Pull every line holding the word "settings" out of the data and copy it.

**Material provided:**

-.-.-

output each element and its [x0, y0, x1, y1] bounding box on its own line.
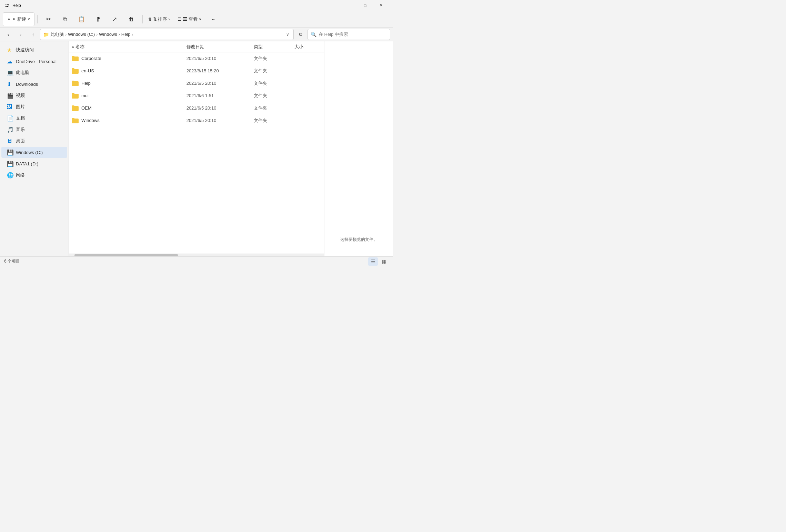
paste-button[interactable]: 📋 [73, 12, 90, 26]
preview-hint: 选择要预览的文件。 [340, 237, 377, 243]
file-date-cell: 2021/6/5 20:10 [187, 118, 254, 123]
scrollbar-track[interactable] [69, 254, 324, 256]
search-icon: 🔍 [311, 32, 316, 37]
share-icon: ↗ [112, 16, 117, 22]
new-button[interactable]: ✦ ✦ 新建 ∨ [3, 12, 34, 26]
paste-icon: 📋 [78, 16, 85, 22]
status-bar: 6 个项目 ☰ ▦ [0, 256, 393, 266]
table-row[interactable]: Corporate 2021/6/5 20:10 文件夹 [69, 52, 324, 65]
sidebar-label-documents: 文档 [16, 115, 63, 121]
sidebar-item-network[interactable]: 🌐 网络 [1, 170, 67, 181]
sidebar-item-quickaccess[interactable]: ★ 快速访问 [1, 44, 67, 55]
forward-button[interactable]: › [15, 29, 26, 40]
file-type-cell: 文件夹 [254, 105, 294, 111]
title-bar: 🗂 Help — □ ✕ [0, 0, 393, 11]
search-box[interactable]: 🔍 [308, 29, 390, 40]
back-button[interactable]: ‹ [3, 29, 14, 40]
sort-dropdown-icon: ∨ [168, 17, 171, 21]
sidebar-item-documents[interactable]: 📄 文档 [1, 113, 67, 124]
sidebar: ★ 快速访问 ☁ OneDrive - Personal 💻 此电脑 ⬇ Dow… [0, 41, 69, 256]
sort-button[interactable]: ⇅ ⇅ 排序 ∨ [145, 12, 174, 26]
more-icon: ··· [212, 17, 215, 22]
main-layout: ★ 快速访问 ☁ OneDrive - Personal 💻 此电脑 ⬇ Dow… [0, 41, 393, 256]
table-row[interactable]: OEM 2021/6/5 20:10 文件夹 [69, 102, 324, 114]
sidebar-item-desktop[interactable]: 🖥 桌面 [1, 135, 67, 146]
title-bar-left: 🗂 Help [4, 3, 21, 8]
share-button[interactable]: ↗ [107, 12, 123, 26]
table-row[interactable]: mui 2021/6/6 1:51 文件夹 [69, 90, 324, 102]
search-input[interactable] [319, 32, 387, 37]
edit-group: ✂ ⧉ 📋 ⁋ ↗ 🗑 [40, 12, 140, 26]
col-name-label: 名称 [75, 44, 84, 50]
file-list: Corporate 2021/6/5 20:10 文件夹 en-US 2023/… [69, 52, 324, 254]
file-name-cell: en-US [72, 68, 187, 74]
close-button[interactable]: ✕ [373, 0, 389, 11]
view-label: ☰ 查看 [183, 16, 198, 22]
breadcrumb-windows[interactable]: Windows [99, 32, 117, 37]
sep-2: › [96, 32, 98, 37]
new-dropdown-icon: ∨ [28, 17, 30, 21]
sidebar-item-windowsc[interactable]: 💾 Windows (C:) [1, 147, 67, 158]
rename-icon: ⁋ [97, 16, 100, 22]
file-name: Windows [81, 118, 100, 123]
file-name: Corporate [81, 56, 101, 61]
detail-view-button[interactable]: ▦ [379, 257, 389, 266]
scrollbar-thumb[interactable] [74, 254, 178, 256]
sidebar-label-videos: 视频 [16, 92, 63, 99]
delete-button[interactable]: 🗑 [123, 12, 140, 26]
sidebar-item-pictures[interactable]: 🖼 图片 [1, 101, 67, 112]
sidebar-item-music[interactable]: 🎵 音乐 [1, 124, 67, 135]
file-name: Help [81, 81, 91, 86]
folder-icon [72, 68, 79, 74]
sidebar-item-videos[interactable]: 🎬 视频 [1, 90, 67, 101]
copy-button[interactable]: ⧉ [57, 12, 73, 26]
breadcrumb-windows-c-label: Windows (C:) [68, 32, 95, 37]
breadcrumb-help[interactable]: Help [121, 32, 131, 37]
address-dropdown-icon[interactable]: ∨ [285, 32, 291, 37]
sidebar-item-downloads[interactable]: ⬇ Downloads [1, 79, 67, 90]
videos-icon: 🎬 [7, 92, 13, 99]
more-button[interactable]: ··· [205, 12, 222, 26]
network-icon: 🌐 [7, 172, 13, 178]
col-header-date[interactable]: 修改日期 [187, 44, 254, 50]
minimize-button[interactable]: — [341, 0, 357, 11]
quickaccess-icon: ★ [7, 47, 13, 53]
folder-icon [72, 118, 79, 123]
file-type-cell: 文件夹 [254, 68, 294, 74]
folder-icon [72, 81, 79, 86]
file-type-cell: 文件夹 [254, 80, 294, 86]
address-path[interactable]: 📁 此电脑 › Windows (C:) › Windows › Help › … [40, 29, 294, 40]
up-button[interactable]: ↑ [28, 29, 39, 40]
table-row[interactable]: en-US 2023/8/15 15:20 文件夹 [69, 65, 324, 77]
breadcrumb-help-label: Help [121, 32, 131, 37]
breadcrumb-windows-c[interactable]: Windows (C:) [68, 32, 95, 37]
breadcrumb-thispc[interactable]: 此电脑 [50, 31, 64, 38]
refresh-button[interactable]: ↻ [295, 29, 306, 40]
sidebar-label-data1d: DATA1 (D:) [16, 161, 63, 166]
list-view-button[interactable]: ☰ [368, 257, 378, 266]
file-type-cell: 文件夹 [254, 55, 294, 62]
sidebar-label-onedrive: OneDrive - Personal [16, 59, 63, 64]
maximize-button[interactable]: □ [357, 0, 373, 11]
onedrive-icon: ☁ [7, 58, 13, 65]
view-button[interactable]: ☰ ☰ 查看 ∨ [175, 12, 204, 26]
sep-4: › [132, 32, 133, 37]
sep-1: › [65, 32, 67, 37]
col-header-name[interactable]: ∧ 名称 [72, 44, 187, 50]
folder-icon [72, 105, 79, 111]
file-date-cell: 2021/6/5 20:10 [187, 105, 254, 111]
cut-button[interactable]: ✂ [40, 12, 57, 26]
col-date-label: 修改日期 [187, 44, 204, 49]
table-row[interactable]: Help 2021/6/5 20:10 文件夹 [69, 77, 324, 90]
table-row[interactable]: Windows 2021/6/5 20:10 文件夹 [69, 114, 324, 127]
col-header-type[interactable]: 类型 [254, 44, 294, 50]
sidebar-item-data1d[interactable]: 💾 DATA1 (D:) [1, 158, 67, 169]
folder-icon [72, 56, 79, 61]
breadcrumb-thispc-label: 此电脑 [50, 31, 64, 38]
rename-button[interactable]: ⁋ [90, 12, 107, 26]
col-header-size[interactable]: 大小 [294, 44, 321, 50]
sidebar-item-onedrive[interactable]: ☁ OneDrive - Personal [1, 56, 67, 67]
path-icon: 📁 [43, 32, 49, 37]
sidebar-item-thispc[interactable]: 💻 此电脑 [1, 67, 67, 78]
sidebar-label-pictures: 图片 [16, 104, 63, 110]
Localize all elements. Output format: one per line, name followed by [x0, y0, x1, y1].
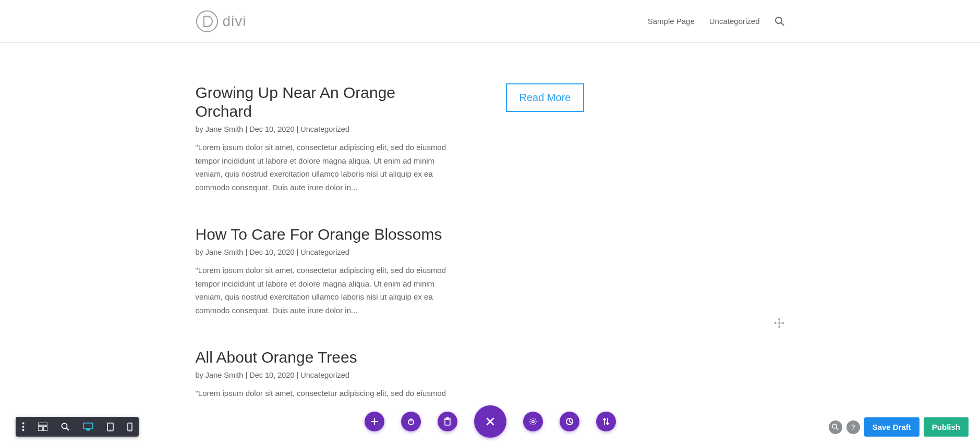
primary-nav: Sample Page Uncategorized — [648, 16, 785, 27]
post-category[interactable]: Uncategorized — [300, 125, 349, 133]
search-icon[interactable] — [775, 16, 785, 27]
post-excerpt: "Lorem ipsum dolor sit amet, consectetur… — [196, 264, 456, 317]
trash-button[interactable] — [438, 412, 457, 431]
svg-rect-11 — [83, 423, 93, 429]
save-draft-button[interactable]: Save Draft — [864, 417, 919, 437]
post-title[interactable]: All About Orange Trees — [196, 348, 456, 367]
svg-point-14 — [110, 429, 111, 430]
post-author[interactable]: Jane Smith — [205, 371, 244, 379]
post-excerpt: "Lorem ipsum dolor sit amet, consectetur… — [196, 141, 456, 194]
sort-button[interactable] — [596, 412, 616, 431]
post-author[interactable]: Jane Smith — [205, 248, 244, 256]
svg-rect-21 — [446, 418, 449, 419]
site-header: divi Sample Page Uncategorized — [0, 0, 980, 43]
nav-item-sample-page[interactable]: Sample Page — [648, 17, 695, 26]
history-button[interactable] — [560, 412, 579, 431]
svg-rect-6 — [38, 423, 47, 425]
content-wrap: Growing Up Near An Orange Orchard by Jan… — [196, 43, 785, 431]
svg-point-16 — [129, 429, 130, 430]
help-button[interactable]: ? — [846, 420, 860, 434]
sidebar-column: Read More — [506, 83, 600, 431]
post-title[interactable]: How To Care For Orange Blossoms — [196, 225, 456, 244]
publish-button[interactable]: Publish — [924, 417, 969, 437]
dots-more-icon[interactable] — [22, 422, 25, 432]
svg-line-10 — [67, 428, 69, 431]
post-category[interactable]: Uncategorized — [300, 248, 349, 256]
desktop-view-icon[interactable] — [83, 422, 93, 432]
post-author[interactable]: Jane Smith — [205, 125, 244, 133]
svg-point-3 — [22, 423, 25, 425]
svg-rect-12 — [87, 429, 90, 430]
builder-actions — [365, 405, 616, 438]
posts-column: Growing Up Near An Orange Orchard by Jan… — [196, 83, 456, 431]
svg-rect-7 — [38, 427, 42, 431]
editor-save-area: ? Save Draft Publish — [829, 417, 969, 437]
svg-line-25 — [836, 428, 838, 430]
view-toolbar — [16, 417, 139, 437]
post: All About Orange Trees by Jane Smith | D… — [196, 348, 456, 400]
site-logo[interactable]: divi — [196, 10, 247, 33]
phone-view-icon[interactable] — [127, 422, 132, 432]
svg-point-1 — [776, 17, 782, 23]
tablet-view-icon[interactable] — [107, 422, 114, 432]
svg-point-9 — [62, 424, 67, 429]
add-button[interactable] — [365, 412, 384, 431]
wireframe-icon[interactable] — [38, 422, 47, 432]
close-builder-button[interactable] — [474, 405, 506, 438]
svg-line-2 — [781, 23, 784, 26]
svg-point-22 — [531, 420, 534, 423]
post: How To Care For Orange Blossoms by Jane … — [196, 225, 456, 317]
zoom-icon[interactable] — [61, 422, 69, 432]
post-date: Dec 10, 2020 — [249, 248, 294, 256]
move-handle-icon[interactable] — [774, 318, 784, 330]
svg-rect-19 — [445, 419, 450, 425]
brand-text: divi — [223, 13, 247, 30]
settings-button[interactable] — [523, 412, 543, 431]
post-excerpt: "Lorem ipsum dolor sit amet, consectetur… — [196, 387, 456, 400]
post-meta: by Jane Smith | Dec 10, 2020 | Uncategor… — [196, 125, 456, 133]
svg-point-0 — [197, 11, 217, 32]
svg-rect-8 — [43, 427, 47, 431]
divi-logo-icon — [196, 10, 219, 33]
svg-point-24 — [832, 424, 837, 428]
read-more-button[interactable]: Read More — [506, 83, 585, 112]
quick-search-icon[interactable] — [829, 420, 842, 434]
post-title[interactable]: Growing Up Near An Orange Orchard — [196, 83, 456, 121]
post-date: Dec 10, 2020 — [249, 371, 294, 379]
post: Growing Up Near An Orange Orchard by Jan… — [196, 83, 456, 194]
post-meta: by Jane Smith | Dec 10, 2020 | Uncategor… — [196, 248, 456, 256]
nav-item-uncategorized[interactable]: Uncategorized — [709, 17, 760, 26]
svg-point-5 — [22, 429, 25, 431]
post-category[interactable]: Uncategorized — [300, 371, 349, 379]
post-date: Dec 10, 2020 — [249, 125, 294, 133]
svg-point-4 — [22, 426, 25, 428]
power-button[interactable] — [401, 412, 421, 431]
post-meta: by Jane Smith | Dec 10, 2020 | Uncategor… — [196, 371, 456, 379]
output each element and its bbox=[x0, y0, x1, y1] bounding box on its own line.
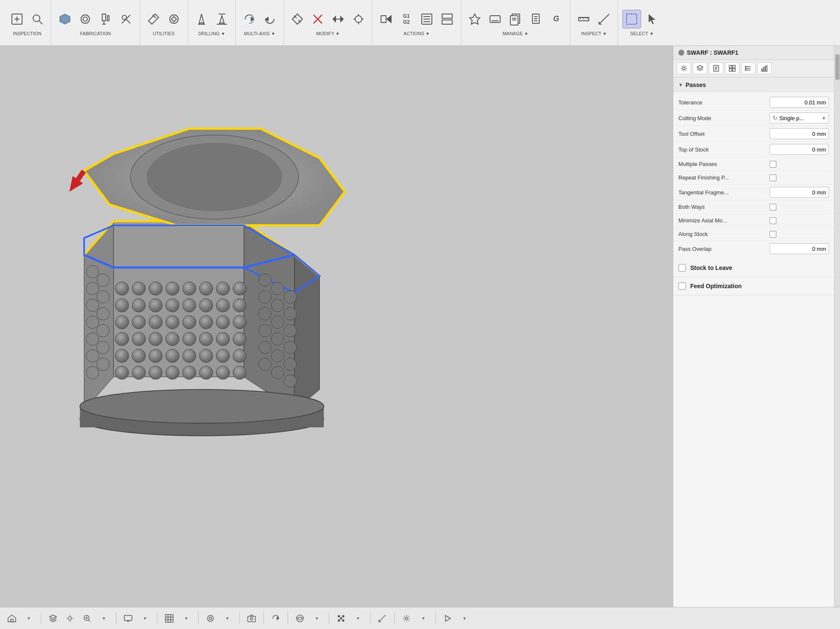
multiple-passes-checkbox[interactable] bbox=[770, 161, 776, 168]
drilling-icon-2[interactable] bbox=[213, 10, 231, 28]
manage-dropdown[interactable]: ▼ bbox=[524, 31, 528, 36]
pass-overlap-input[interactable] bbox=[770, 243, 829, 254]
panel-scrollbar[interactable] bbox=[834, 46, 840, 607]
minimize-axial-row: Minimize Axial Mo... bbox=[673, 214, 834, 227]
svg-line-62 bbox=[599, 14, 609, 24]
select-cursor-icon[interactable] bbox=[643, 10, 661, 28]
svg-point-150 bbox=[97, 291, 109, 303]
bottom-view-icon[interactable] bbox=[204, 612, 217, 625]
stock-to-leave-checkbox[interactable] bbox=[678, 264, 686, 272]
bottom-extra-icon[interactable] bbox=[441, 612, 454, 625]
actions-icon-list[interactable] bbox=[417, 10, 436, 28]
bottom-grid-icon[interactable] bbox=[162, 612, 176, 625]
fabrication-icon-3[interactable] bbox=[96, 10, 115, 28]
bottom-pan-icon[interactable] bbox=[63, 612, 77, 625]
bottom-dropdown-zoom[interactable]: ▼ bbox=[97, 612, 111, 625]
drilling-dropdown[interactable]: ▼ bbox=[221, 31, 225, 36]
passes-section-header[interactable]: ▼ Passes bbox=[673, 77, 834, 92]
fabrication-icon-2[interactable] bbox=[76, 10, 95, 28]
model-canvas bbox=[0, 46, 673, 607]
viewport[interactable] bbox=[0, 46, 673, 607]
modify-icon-3[interactable] bbox=[329, 10, 347, 28]
tab-chart[interactable] bbox=[757, 62, 772, 74]
both-ways-checkbox[interactable] bbox=[770, 204, 776, 211]
bottom-settings-icon[interactable] bbox=[400, 612, 413, 625]
modify-icon-2[interactable] bbox=[308, 10, 327, 28]
bottom-dropdown-display[interactable]: ▼ bbox=[138, 612, 152, 625]
svg-point-160 bbox=[683, 67, 685, 70]
cutting-mode-select[interactable]: ↻ Single p... ▼ bbox=[770, 112, 829, 124]
modify-dropdown[interactable]: ▼ bbox=[336, 31, 340, 36]
drilling-icon-1[interactable] bbox=[192, 10, 211, 28]
separator-10 bbox=[394, 612, 395, 624]
tool-offset-input[interactable] bbox=[770, 128, 829, 139]
repeat-finishing-checkbox[interactable] bbox=[770, 174, 776, 181]
actions-icon-1[interactable] bbox=[377, 10, 395, 28]
svg-point-79 bbox=[166, 282, 179, 295]
bottom-appearance-icon[interactable] bbox=[293, 612, 307, 625]
tab-grid[interactable] bbox=[725, 62, 739, 74]
minimize-axial-checkbox[interactable] bbox=[770, 217, 776, 224]
feed-optimization-section[interactable]: Feed Optimization bbox=[673, 277, 834, 295]
bottom-snapshot-icon[interactable] bbox=[245, 612, 258, 625]
fabrication-icon-1[interactable] bbox=[56, 10, 74, 28]
utilities-icon-2[interactable] bbox=[165, 10, 183, 28]
utilities-label: UTILITIES bbox=[153, 31, 174, 36]
feed-optimization-checkbox[interactable] bbox=[678, 282, 686, 290]
actions-icon-4[interactable] bbox=[438, 10, 456, 28]
top-of-stock-input[interactable] bbox=[770, 144, 829, 155]
both-ways-row: Both Ways bbox=[673, 200, 834, 214]
svg-point-104 bbox=[182, 332, 196, 346]
inspect-ruler-icon[interactable] bbox=[574, 10, 593, 28]
inspect-dropdown[interactable]: ▼ bbox=[602, 31, 607, 36]
bottom-layers-icon[interactable] bbox=[46, 612, 60, 625]
bottom-dropdown-settings[interactable]: ▼ bbox=[417, 612, 430, 625]
bottom-dropdown-home[interactable]: ▼ bbox=[22, 612, 36, 625]
modify-icon-1[interactable] bbox=[288, 10, 307, 28]
bottom-measure-icon[interactable] bbox=[375, 612, 389, 625]
tab-layers[interactable] bbox=[693, 62, 707, 74]
toolbar-group-manage: G MANAGE ▼ bbox=[461, 0, 570, 45]
svg-line-206 bbox=[379, 615, 386, 622]
tangential-frag-input[interactable] bbox=[770, 187, 829, 198]
panel-scrollbar-thumb[interactable] bbox=[835, 54, 840, 80]
tab-list[interactable] bbox=[741, 62, 756, 74]
multiaxis-dropdown[interactable]: ▼ bbox=[271, 31, 275, 36]
bottom-dropdown-grid[interactable]: ▼ bbox=[179, 612, 193, 625]
tab-document[interactable] bbox=[709, 62, 723, 74]
manage-icon-3[interactable] bbox=[506, 10, 525, 28]
svg-point-139 bbox=[259, 358, 272, 371]
bottom-dropdown-appearance[interactable]: ▼ bbox=[310, 612, 324, 625]
multiaxis-icon-2[interactable] bbox=[260, 10, 279, 28]
manage-icon-g[interactable]: G bbox=[547, 10, 566, 28]
bottom-dropdown-points[interactable]: ▼ bbox=[351, 612, 365, 625]
multiaxis-icon-1[interactable] bbox=[240, 10, 259, 28]
manage-icon-4[interactable] bbox=[526, 10, 545, 28]
fabrication-icon-4[interactable] bbox=[117, 10, 135, 28]
along-stock-checkbox[interactable] bbox=[770, 231, 776, 238]
bottom-display-icon[interactable] bbox=[121, 612, 135, 625]
actions-dropdown[interactable]: ▼ bbox=[426, 31, 430, 36]
utilities-icon-1[interactable] bbox=[144, 10, 163, 28]
svg-point-3 bbox=[33, 15, 40, 22]
bottom-dropdown-view[interactable]: ▼ bbox=[221, 612, 234, 625]
bottom-points-icon[interactable] bbox=[334, 612, 348, 625]
inspection-icon-1[interactable] bbox=[8, 10, 26, 28]
stock-to-leave-section[interactable]: Stock to Leave bbox=[673, 259, 834, 277]
tab-settings[interactable] bbox=[677, 62, 691, 74]
manage-icon-1[interactable] bbox=[465, 10, 484, 28]
svg-point-92 bbox=[115, 315, 129, 329]
bottom-zoom-icon[interactable] bbox=[80, 612, 94, 625]
select-dropdown[interactable]: ▼ bbox=[650, 31, 654, 36]
actions-icon-g1g2[interactable]: G1G2 bbox=[397, 10, 416, 28]
modify-icon-4[interactable] bbox=[349, 10, 368, 28]
inspect-measure-icon[interactable] bbox=[595, 10, 613, 28]
bottom-rotate-icon[interactable] bbox=[269, 612, 283, 625]
tolerance-input[interactable] bbox=[770, 97, 829, 108]
bottom-dropdown-extra[interactable]: ▼ bbox=[458, 612, 471, 625]
inspection-icon-2[interactable] bbox=[28, 10, 47, 28]
bottom-home-icon[interactable] bbox=[5, 612, 19, 625]
manage-icon-2[interactable] bbox=[486, 10, 504, 28]
select-box-icon[interactable] bbox=[622, 10, 641, 28]
cutting-mode-label: Cutting Mode bbox=[678, 115, 770, 121]
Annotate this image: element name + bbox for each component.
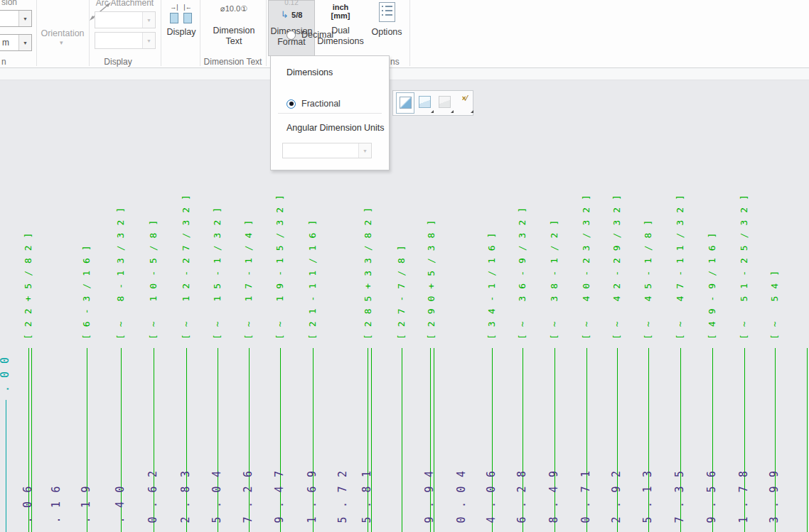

-.-.-

**Your solution:**
settings-button[interactable] — [523, 412, 543, 431]
bottom-settings-icon[interactable] bbox=[400, 612, 413, 625]
bottom-dropdown-settings[interactable]: ▼ bbox=[417, 612, 430, 625]
tab-settings[interactable] bbox=[677, 62, 691, 74]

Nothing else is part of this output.